## [REQUIREMENT]
Would you please copy each line of the data in which the string "their" occurs?

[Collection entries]
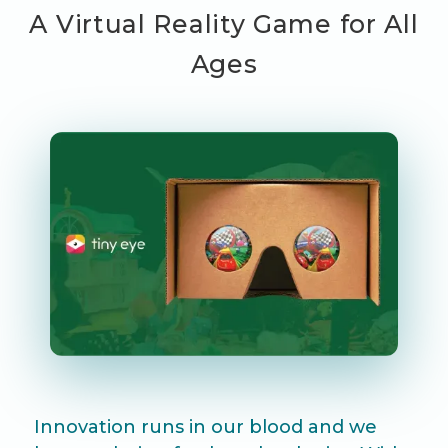
A Virtual Reality Game for All
Ages
Innovation runs in our blood and we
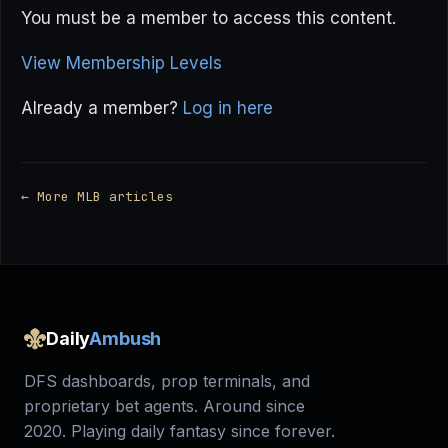
You must be a member to access this content.
View Membership Levels
Already a member?
Log in here
← More MLB articles
Daily
Ambush
DFS dashboards, prop terminals, and
proprietary bet agents. Around since
2020. Playing daily fantasy since forever.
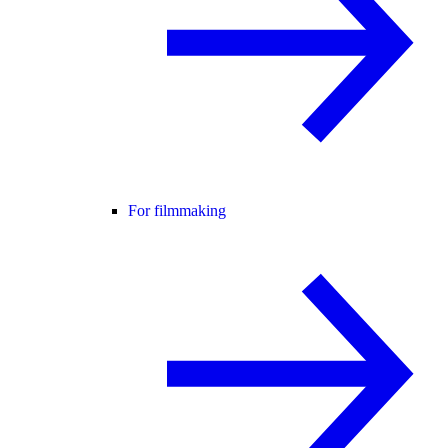
For filmmaking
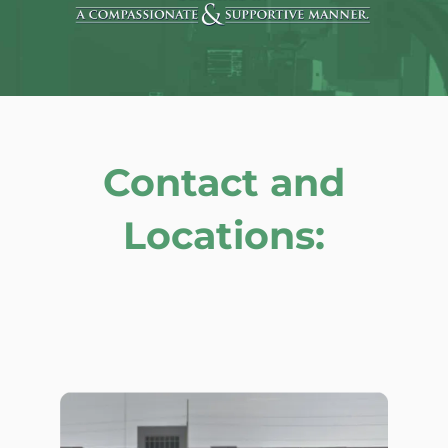
Contact and
Locations:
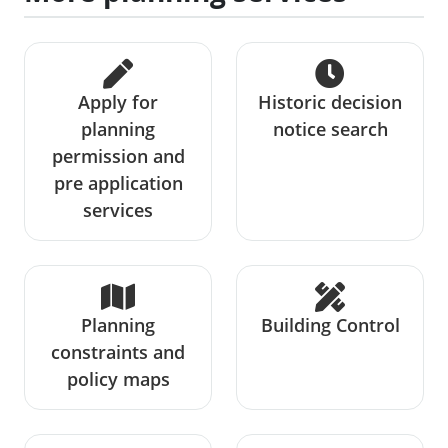
Apply for
Historic decision
planning
notice search
permission and
pre application
services
Planning
Building Control
constraints and
policy maps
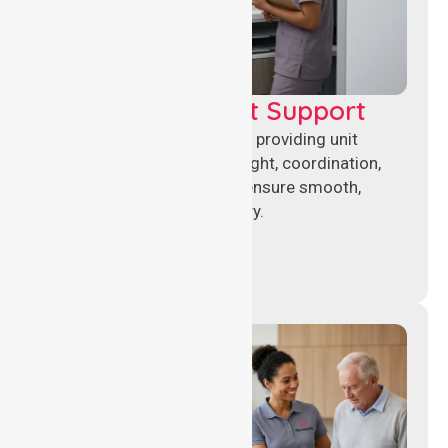
Leadership & Unit Support
Experienced nursing leaders providing unit
management, clinical oversight, coordination,
and operational support to ensure smooth,
compliant healthcare delivery.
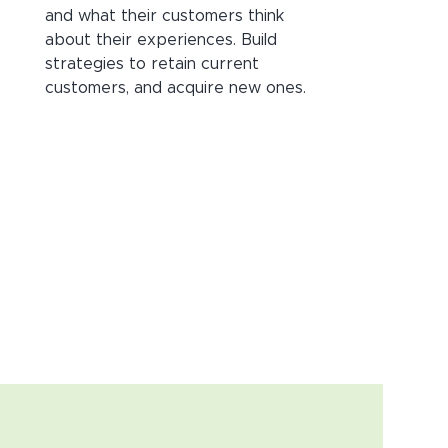
and what their customers think
about their experiences. Build
strategies to retain current
customers, and acquire new ones.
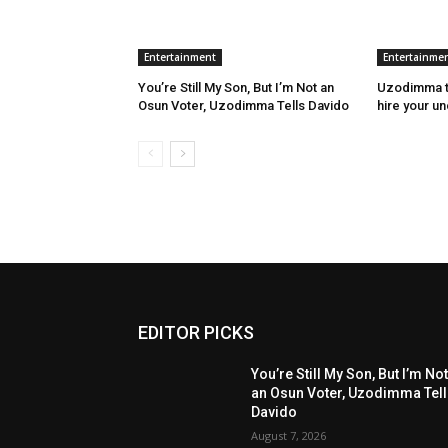
Entertainment
Entertainme
You’re Still My Son, But I’m Not an
Uzodimma to
Osun Voter, Uzodimma Tells Davido
hire your u
EDITOR PICKS
You’re Still My Son, But I’m No
an Osun Voter, Uzodimma Tel
Davido
August 7, 2026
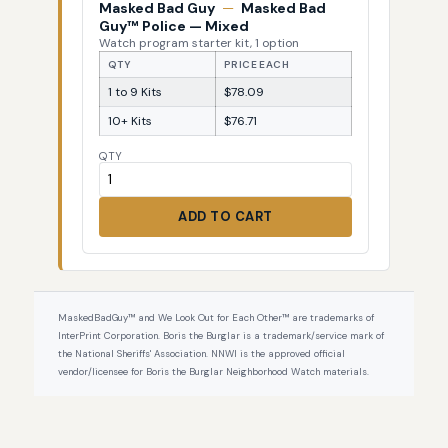
Masked Bad Guy
—
Masked Bad
Guy™ Police — Mixed
Watch program starter kit, 1 option
QTY
PRICE EACH
1 to 9 Kits
$78.09
10+ Kits
$76.71
QTY
ADD TO CART
MaskedBadGuy™ and We Look Out for Each Other™ are trademarks of
InterPrint Corporation. Boris the Burglar is a trademark/service mark of
the National Sheriffs' Association. NNWI is the approved official
vendor/licensee for Boris the Burglar Neighborhood Watch materials.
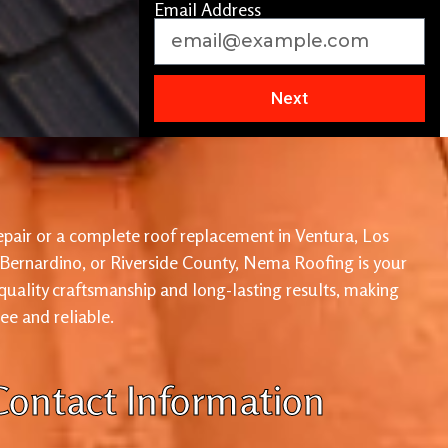
Email Address
Next
pair or a complete roof replacement in Ventura, Los
 Bernardino, or Riverside County, Nema Roofing is your
 quality craftsmanship and long-lasting results, making
ree and reliable.
Contact Information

## [SOLUTION FOR THIS EXERCISE]
and what their customers think
about their experiences. Build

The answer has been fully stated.